Aaron is working on what he calls “progress catalysts,” things that help people get started with alternative initiatives with less effort required. So he’s been working on centralizing “revision scoring” — the work of identifying exactly what is in a particular contribution. That’s the thinking behind the ORES system, which offers automated measures of particular edits.

Aaron is working to extend the ORES system so that people can evaluate the quality of an edit, moving beyond Good/Bad classification to include “reverted,” “damaging,” and “goodfaith” machine learning models, hopefully offering a “progress catalyst” for others to develop their own responses to problems on the site.

Subjective Algorithms and Feminist Critiques
Citing Zeynep Tufekci, Aaron talks about how algorithms are increasingly making subjective decisions in cases where there may not be a right or wrong answer. Responding to Zeynep, Aaron talks about debates on Wikipedia where machine learning systems might learn cultural biases from Wikipedians and then keep out contributions from people who have alternative views. The Wikipedia:Labels initiative supports people to review and correct this problem of feedback loops. Aaron also talks about other feminist-inspired work, where he’s moved away from building specific tools for people. Now as an employee of the Wikimedia foundation, Aaron focuses on developing infrastructures that make it easier for other people to do their own tinkering and ask their own questions.

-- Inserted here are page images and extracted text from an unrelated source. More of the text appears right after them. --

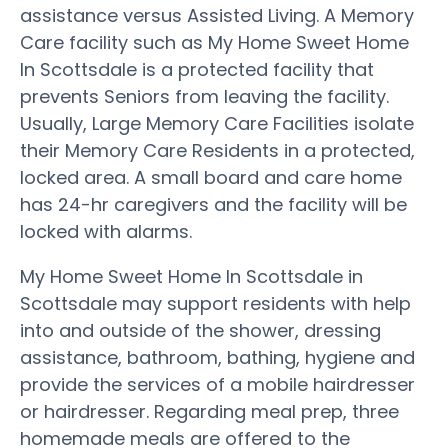
assistance versus Assisted Living. A Memory
Care facility such as My Home Sweet Home
In Scottsdale is a protected facility that
prevents Seniors from leaving the facility.
Usually, Large Memory Care Facilities isolate
their Memory Care Residents in a protected,
locked area. A small board and care home
has 24-hr caregivers and the facility will be
locked with alarms.
My Home Sweet Home In Scottsdale in
Scottsdale may support residents with help
into and outside of the shower, dressing
assistance, bathroom, bathing, hygiene and
provide the services of a mobile hairdresser
or hairdresser. Regarding meal prep, three
homemade meals are offered to the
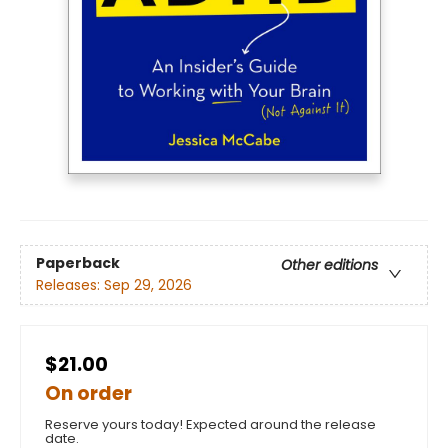
Paperback
Other editions
Releases:
Sep 29, 2026
$21.00
On order
Reserve yours today! Expected around the release
date.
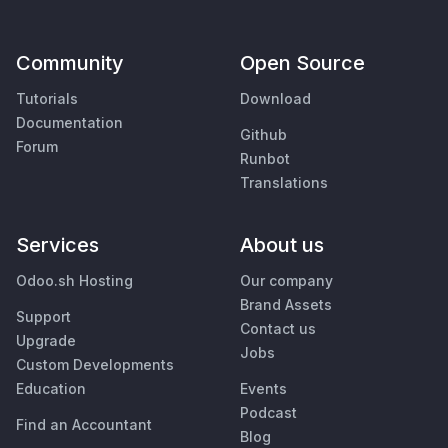
Community
Open Source
Tutorials
Download
Documentation
Github
Forum
Runbot
Translations
Services
About us
Odoo.sh Hosting
Our company
Brand Assets
Support
Contact us
Upgrade
Jobs
Custom Developments
Education
Events
Podcast
Find an Accountant
Blog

Erhardt asks how Aaron handles the process of people proposing things that could go into the machine learning systems. Answer: Aaron often gives this talk at conferences and hackathons. Rather than ask them directly what features should go into the models, he asks Wikipedians what their backlogs are asks them to describe their backlogs. He also reaches out to Wikimedians who are central to communities across a wide range of languages.

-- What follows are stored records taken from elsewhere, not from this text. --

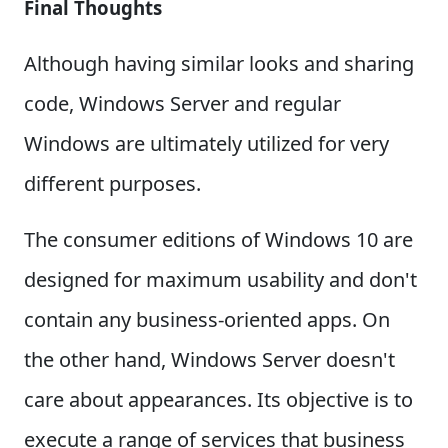
Final Thoughts
Although having similar looks and sharing
code, Windows Server and regular
Windows are ultimately utilized for very
different purposes.
The consumer editions of Windows 10 are
designed for maximum usability and don't
contain any business-oriented apps. On
the other hand, Windows Server doesn't
care about appearances. Its objective is to
execute a range of services that business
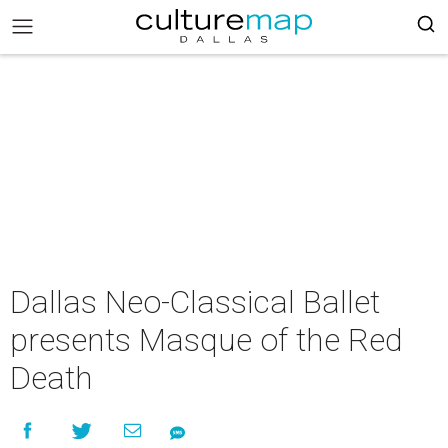
Dallas Neo-Classical Ballet
presents Masque of the Red
Death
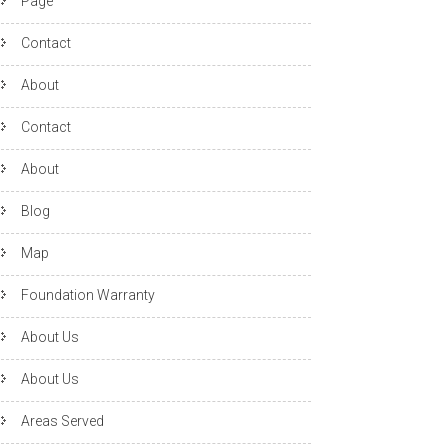
Page
Contact
About
Contact
About
Blog
Map
Foundation Warranty
About Us
About Us
Areas Served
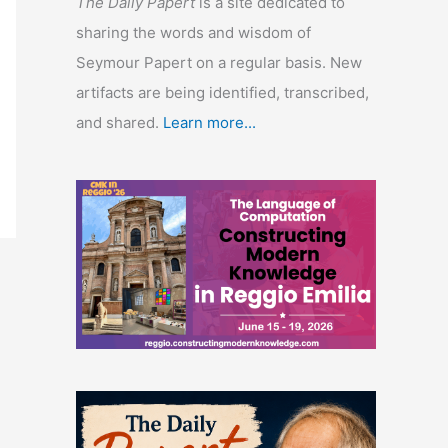
The Daily Papert
is a site dedicated to
sharing the words and wisdom of
Seymour Papert on a regular basis. New
artifacts are being identified, transcribed,
and shared.
Learn more...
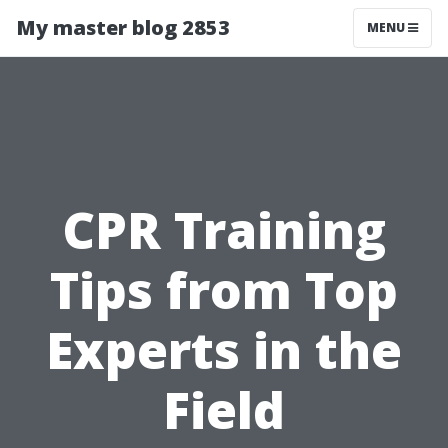
My master blog 2853
MENU
CPR Training
Tips from Top
Experts in the
Field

Another participant asks how the social networks of Wikipedia participation are changing over time. Aaron talks about all of the implicit interactions that people have, even when people aren’t talking directly to each other. He’s been developing efficient datastructures that support people to collect data and ask questions about interactions on the site.

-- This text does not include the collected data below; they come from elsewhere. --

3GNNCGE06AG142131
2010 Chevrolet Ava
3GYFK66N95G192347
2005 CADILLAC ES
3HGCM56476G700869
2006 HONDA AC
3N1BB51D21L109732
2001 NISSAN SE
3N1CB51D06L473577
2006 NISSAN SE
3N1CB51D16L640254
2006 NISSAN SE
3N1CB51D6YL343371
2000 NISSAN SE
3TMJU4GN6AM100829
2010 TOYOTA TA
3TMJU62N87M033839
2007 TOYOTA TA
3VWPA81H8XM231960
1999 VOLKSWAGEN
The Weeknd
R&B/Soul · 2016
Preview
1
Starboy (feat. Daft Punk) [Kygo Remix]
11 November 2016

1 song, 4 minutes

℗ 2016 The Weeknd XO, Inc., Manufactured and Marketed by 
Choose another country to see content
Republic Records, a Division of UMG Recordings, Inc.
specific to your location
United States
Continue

Question: you showed us an undesirable feedback loop. How could positive feedback loops be identified? Aaron talks to us about the WikiCredit project. Often, subject matter experts choose not to participate in Wikipedia because they can’t necessarily be credited for their contributions. For example, if you edit articles that get many page views, it might be valuable, but the article on Breaking Bad gets far more views than the article on Chemistry. Halfaker is trying to work on a set of measurements that capture aspects of importance, it might help people evaluate their work in meaningful ways. He wants to create recommendation systems that will help people find articles where they could have impact. He also wants a way for academics to be able to point to the impact of their contributions to Wikipedia.

Erhardt asks about the biological metaphor that Aaron uses: we know that there are situations where immune systems go haywire. Is the standpoint problem part of the issue? Might the machine learning systems flash crash like algorithmic trading? Aaron agrees that these are risks as well, and for that reason, he’s curious to think about the immune systems within complex systems– he’s looking for immunologists whoare

I asked Aaron Halfaker about the way that he’s taken into account critiques from feminist researchers when designing new quantitative systems. Is there a way to include qualitative methodologies into the work that he’s doing? Aaron talks about the importance of finding collaborators who aren’t like him and listening to people who may not even be expert researchers.